Junaid Fukuta on dealing with the agitated patient

Seven months have flown by and before you know it I am settling into the routine of the hospital and if I may say so myself, I am becoming rather efficient. Increasingly I find the whole set up of medicine is based on one key word immortalised by Spock: logic. Patient presents with symptom A, do tests X,Y and Z, diagnose disease D, briefly check latest guidelines and carry out said proposed treatment. Don’t get me wrong the whole process is great fun and it is what we have trained to do, but the key is logic. The problem is that it tends to fall apart when you are confronted with something illogical, and it is that very illogical thing that happened to me during one on-call shift.

It was a typical Saturday night so whilst all my friends were getting bladdered in the local bar I was scurrying around the hospital like a blue-arsed fly seeing referrals like chest pain, shortness of breath and my favourite 'doctor, they just don’t look right!'. When you are a really busy often the bleeps stack up whilst you are doing something. However, the nurses have one final trick up their sleeve too get your attention: the fast bleep. This is when your bleep does something unusual - rather than making an annoying noise that makes your blood boil, it actually talks to you and thus making you literally crap yourself.

"On arrival I see a bin being thrown across the ward and my heart sinks"

So I get my first fast bleep - 'F1 doctor please go to ward X', and just like that I am summoned like a naughty school boy to receive my flogging. Four flights of stairs stand between me and my intended destination and my heart starts thumping, I am thinking what the hell could this be, my mind starts visualising a mass rectal bleed or a blue patient, but when I arrive I am confronted by something much worse - the agitated patient. Now, the reason why this is so bad is because all logic goes out of the window. With a rectal bleed just do ABC and call the relevant people but with the agitated patient there is no reasoning with them, and there is often no easy fix.
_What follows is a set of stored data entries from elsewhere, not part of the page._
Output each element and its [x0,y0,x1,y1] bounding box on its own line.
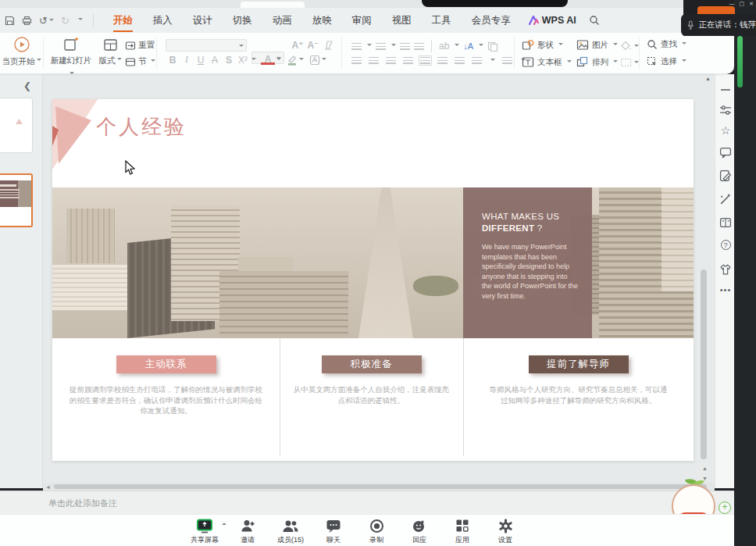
invite-button[interactable]: 邀请 [233,517,262,545]
editing-canvas[interactable]: 个人经验 WHAT MAKES US DIFFERENT ? We have m… [43,74,715,488]
edit-document-icon[interactable] [719,170,732,182]
align-left-icon[interactable] [351,57,362,64]
play-from-current[interactable]: 当页开始 [0,36,43,67]
align-right-icon[interactable] [386,57,396,64]
share-options-icon[interactable] [222,520,226,525]
column-1-button[interactable]: 主动联系 [116,355,216,373]
skin-icon[interactable] [719,263,732,276]
text-direction-icon[interactable]: ab [439,41,449,52]
column-2-button[interactable]: 积极准备 [322,355,422,373]
help-icon[interactable]: ? [719,240,732,252]
bold-icon[interactable]: B [166,55,180,66]
strikethrough-icon[interactable]: A [208,55,222,66]
font-name-select[interactable] [166,39,247,52]
slide-thumbnail-1[interactable] [0,98,33,153]
undo-icon[interactable]: ↺ [39,13,54,27]
new-slide-button[interactable]: 新建幻灯片 [48,37,94,80]
fill-icon[interactable] [620,41,632,51]
scroll-left-icon[interactable]: ◄ [45,484,51,490]
horizontal-scrollbar-thumb[interactable] [54,484,707,489]
distribute-icon[interactable] [420,57,430,64]
column-3-button[interactable]: 提前了解导师 [529,355,629,373]
slide-thumbnail-2-selected[interactable] [0,173,33,227]
apps-button[interactable]: 应用 [448,517,477,545]
tab-tools[interactable]: 工具 [422,8,462,33]
grow-font-icon[interactable]: A⁺ [291,40,305,51]
font-color-icon[interactable]: A [261,55,275,65]
columns-icon[interactable] [437,57,448,64]
select-button[interactable]: 选择 [647,56,686,67]
settings-button[interactable]: 设置 [490,517,520,545]
tab-review[interactable]: 审阅 [342,8,382,33]
paragraph-settings-icon[interactable] [502,57,512,64]
layout-button[interactable]: 版式 [94,37,127,66]
tab-design[interactable]: 设计 [183,8,223,33]
more-tools-icon[interactable]: ••• [719,285,732,298]
maximize-icon[interactable]: ▢ [740,1,745,6]
ribbon-collapse-icon[interactable]: ▲ [705,76,711,81]
qat-more-icon[interactable] [78,18,83,23]
shadow-icon[interactable]: S [222,55,236,66]
slide-title[interactable]: 个人经验 [96,113,187,141]
resource-library-icon[interactable] [719,216,732,229]
paragraph-more-icon[interactable] [472,57,482,64]
share-screen-button[interactable]: 共享屏幕 [190,517,219,545]
hero-image[interactable]: WHAT MAKES US DIFFERENT ? We have many P… [52,187,694,338]
comment-icon[interactable] [719,146,732,159]
tab-member[interactable]: 会员专享 [462,8,521,33]
highlight-icon[interactable] [287,55,298,66]
shapes-button[interactable]: 形状 [522,39,563,51]
wps-ai-tab[interactable]: WPS AI [521,15,584,26]
align-center-icon[interactable] [369,57,379,64]
tab-transition[interactable]: 切换 [223,8,262,33]
meeting-floating-pill[interactable] [422,0,568,7]
slide[interactable]: 个人经验 WHAT MAKES US DIFFERENT ? We have m… [52,99,694,461]
fit-zoom-icon[interactable]: + [719,501,731,514]
italic-icon[interactable]: I [180,54,194,66]
minimize-icon[interactable]: — [729,1,735,6]
redo-icon[interactable]: ↻ [61,15,70,27]
superscript-icon[interactable]: X² [236,55,250,66]
clear-format-icon[interactable] [323,40,334,50]
search-icon[interactable] [589,15,600,26]
tab-view[interactable]: 视图 [382,8,422,33]
tab-insert[interactable]: 插入 [143,8,183,33]
tab-home[interactable]: 开始 [103,8,143,33]
indent-marks-icon[interactable] [455,57,465,64]
collapse-panel-icon[interactable]: ❮ [23,80,31,91]
save-icon[interactable] [5,16,15,26]
document-tab[interactable] [241,2,305,8]
favorites-icon[interactable]: ☆ [719,124,732,137]
outdent-icon[interactable] [400,43,410,50]
reset-button[interactable]: 重置 [125,40,155,51]
align-justify-icon[interactable] [403,57,413,64]
bullet-list-icon[interactable] [351,43,362,50]
chat-button[interactable]: 聊天 [319,517,348,545]
record-button[interactable]: 录制 [362,517,391,545]
tab-animation[interactable]: 动画 [262,8,302,33]
find-button[interactable]: 查找 [647,39,686,50]
close-icon[interactable]: ✕ [749,1,754,6]
tab-slideshow[interactable]: 放映 [302,8,342,33]
text-tool-icon[interactable] [309,55,320,66]
section-button[interactable]: 节 [125,56,155,67]
convert-pages-icon[interactable] [487,41,498,52]
notes-area[interactable]: 单击此处添加备注 [0,491,734,514]
properties-icon[interactable] [719,104,732,116]
indent-icon[interactable] [414,43,424,50]
magic-wand-icon[interactable] [719,193,732,205]
textbox-button[interactable]: 文本框 [522,56,572,68]
vertical-scrollbar[interactable] [701,269,707,459]
arrange-button[interactable]: 排列 [576,56,618,68]
number-list-icon[interactable] [376,43,386,50]
placeholder-icon[interactable] [620,58,632,67]
line-spacing-icon[interactable]: ↓A [463,41,473,51]
previous-slide-button[interactable]: ▲ [702,466,708,471]
reaction-button[interactable]: 回应 [405,517,434,545]
print-icon[interactable] [22,16,32,26]
picture-button[interactable]: 图片 [576,39,618,51]
shrink-font-icon[interactable]: A⁻ [306,40,320,51]
underline-icon[interactable]: U [194,55,208,66]
horizontal-scrollbar[interactable]: ◄ [43,483,715,491]
members-button[interactable]: 成员(15) [276,517,305,545]
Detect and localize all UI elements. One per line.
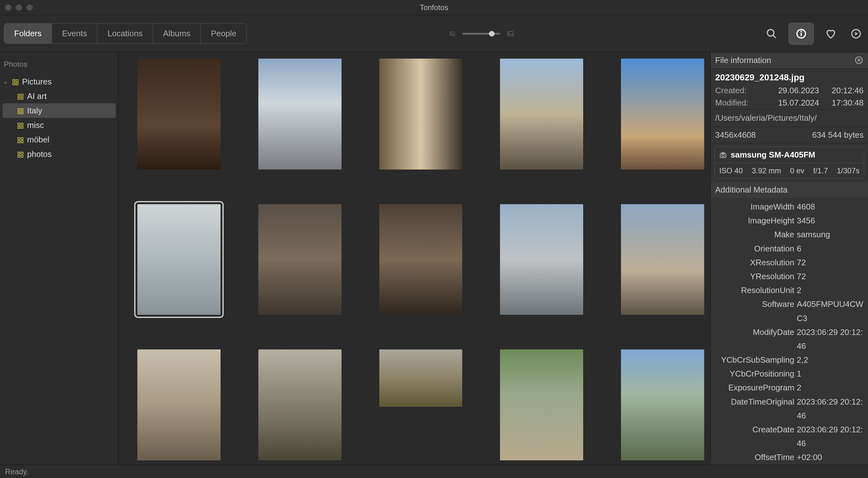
svg-rect-15 [18,94,20,96]
zoom-window-icon[interactable] [27,4,33,11]
thumbnail[interactable] [137,350,221,460]
sidebar-item-photos[interactable]: photos [0,147,118,161]
metadata-key: DateTimeOriginal [715,395,797,422]
metadata-row: YResolution72 [715,269,864,283]
sidebar-item-misc[interactable]: misc [0,118,118,132]
created-row: Created: 29.06.2023 20:12:46 [711,85,868,97]
metadata-key: OffsetTimeOriginal [715,465,797,465]
tab-folders[interactable]: Folders [4,24,52,43]
svg-rect-28 [21,138,23,140]
metadata-key: ModifyDate [715,325,797,353]
thumbnail[interactable] [258,350,342,460]
svg-point-3 [508,32,509,33]
svg-rect-29 [18,141,20,143]
camera-info-box: samsung SM-A405FM ISO 40 3.92 mm 0 ev f/… [715,147,864,179]
metadata-header: Additional Metadata [711,182,868,198]
svg-rect-12 [16,80,18,82]
close-window-icon[interactable] [5,4,11,11]
tab-events[interactable]: Events [52,24,98,43]
sidebar: Photos ⌄ Pictures AI art Italy [0,52,119,465]
metadata-key: ImageHeight [715,214,797,228]
metadata-value: 72 [797,269,864,283]
tab-people[interactable]: People [201,24,246,43]
window-title: Tonfotos [0,3,868,12]
camera-fstop: f/1.7 [813,167,828,175]
metadata-row: ExposureProgram2 [715,381,864,394]
folder-grid-icon [17,107,24,114]
svg-rect-31 [18,152,20,154]
minimize-window-icon[interactable] [16,4,22,11]
sidebar-item-label: Pictures [22,77,52,87]
sidebar-item-label: möbel [27,135,50,145]
svg-rect-18 [21,97,23,99]
thumbnail-size-control [448,30,514,37]
metadata-value: +02:00 [797,450,864,464]
small-thumbnail-icon [448,30,456,37]
thumbnail[interactable] [379,204,463,315]
thumbnail[interactable] [621,350,704,460]
thumbnail[interactable] [137,204,221,315]
svg-rect-14 [16,83,18,85]
svg-rect-30 [21,141,23,143]
view-tabs: Folders Events Locations Albums People [4,23,247,44]
svg-rect-20 [21,109,23,111]
chevron-down-icon[interactable]: ⌄ [3,78,9,85]
sidebar-item-pictures[interactable]: ⌄ Pictures [0,74,118,89]
metadata-key: CreateDate [715,422,797,450]
svg-line-5 [773,35,776,38]
svg-rect-19 [18,109,20,111]
metadata-value: +02:00 [797,465,864,465]
thumbnail[interactable] [258,204,342,315]
sidebar-item-italy[interactable]: Italy [2,103,116,118]
info-panel-toggle[interactable] [788,23,814,45]
folder-grid-icon [17,122,24,128]
thumbnail[interactable] [500,204,583,315]
created-time: 20:12:46 [832,86,864,95]
tab-locations[interactable]: Locations [97,24,153,43]
thumbnail[interactable] [137,59,221,170]
slider-thumb[interactable] [489,31,495,36]
svg-point-1 [451,33,452,34]
metadata-value: 2,2 [797,353,864,367]
thumbnail[interactable] [621,204,704,315]
sidebar-item-ai-art[interactable]: AI art [0,89,118,103]
camera-model: samsung SM-A405FM [731,150,815,160]
thumbnail[interactable] [621,59,704,170]
thumbnail-grid[interactable] [119,52,710,465]
modified-time: 17:30:48 [832,98,864,108]
metadata-row: OffsetTime+02:00 [715,450,864,464]
metadata-row: XResolution72 [715,256,864,269]
metadata-row: ResolutionUnit2 [715,283,864,297]
close-icon[interactable] [855,56,864,65]
metadata-row: CreateDate2023:06:29 20:12:46 [715,422,864,450]
file-path: /Users/valeria/Pictures/Italy/ [711,109,868,127]
metadata-value: 2 [797,381,864,394]
slideshow-button[interactable] [848,26,864,42]
toolbar-right [764,23,864,45]
thumbnail[interactable] [379,59,463,170]
modified-label: Modified: [715,98,749,108]
folder-grid-icon [12,78,19,85]
sidebar-item-label: photos [27,149,52,159]
window-controls [0,4,33,11]
svg-rect-11 [13,80,15,82]
svg-rect-13 [13,83,15,85]
camera-ev: 0 ev [790,167,804,175]
thumbnail-size-slider[interactable] [462,33,500,35]
thumbnail[interactable] [500,59,583,170]
metadata-value: 2023:06:29 20:12:46 [797,422,864,450]
svg-rect-24 [21,123,23,125]
folder-grid-icon [17,93,24,99]
tab-albums[interactable]: Albums [153,24,201,43]
search-button[interactable] [764,26,780,42]
metadata-key: ExposureProgram [715,381,797,394]
svg-rect-40 [722,152,724,153]
sidebar-item-moebel[interactable]: möbel [0,132,118,147]
favorite-button[interactable] [823,26,839,42]
folder-grid-icon [17,151,24,157]
metadata-table: ImageWidth4608ImageHeight3456Makesamsung… [711,198,868,465]
thumbnail[interactable] [500,350,583,460]
svg-rect-21 [18,112,20,114]
thumbnail[interactable] [379,350,463,407]
thumbnail[interactable] [258,59,342,170]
On arrival I see a bin being thrown across the ward and my heart sinks. I am confronted by a rather large burly man with more tattoos than Glasgow who could give Chuck Norris a go for his money in a round house kick competition. He is shouting and screaming in the corner so I quickly seek the nurse in charge and keeping calm introduce myself 'Hi I am the F1, what seems to be the matter?' She looks at me, laughs and then with the reflexes of a cat, ducks down as a drip stand goes hurling across the room. 'Seriously, do I need to explain?' she says sarcastically and to be fair she has a point. So I turn and cautiously approach said burly man, seeing the notorious yellow bag of Pabrinex on the floor I assume (correctly I may add!) that this is an alcoholic who is withdrawing. I put on my most polite accent and introduce myself to which he replies 'come near me and I will rip your f***ing head off'. I quickly dispel the image of him fighting Chuck Norris that comes to mind, and think 'hell I need back up'. So I call for security and to their credit they send two even larger men and they quickly calm him down. One of the security guards turns to me and says 'what are you going to do doc?' and I think 'why me? They’re the ones built like tanks and I am supposed to do something!' A memory of a ward round as a medical student flashes past my mind where the consultant grilled the SHO for not taking enough time to reason with the agitated patient. I always thought it would never work but knew I had to give it a go before jabbing needles into him.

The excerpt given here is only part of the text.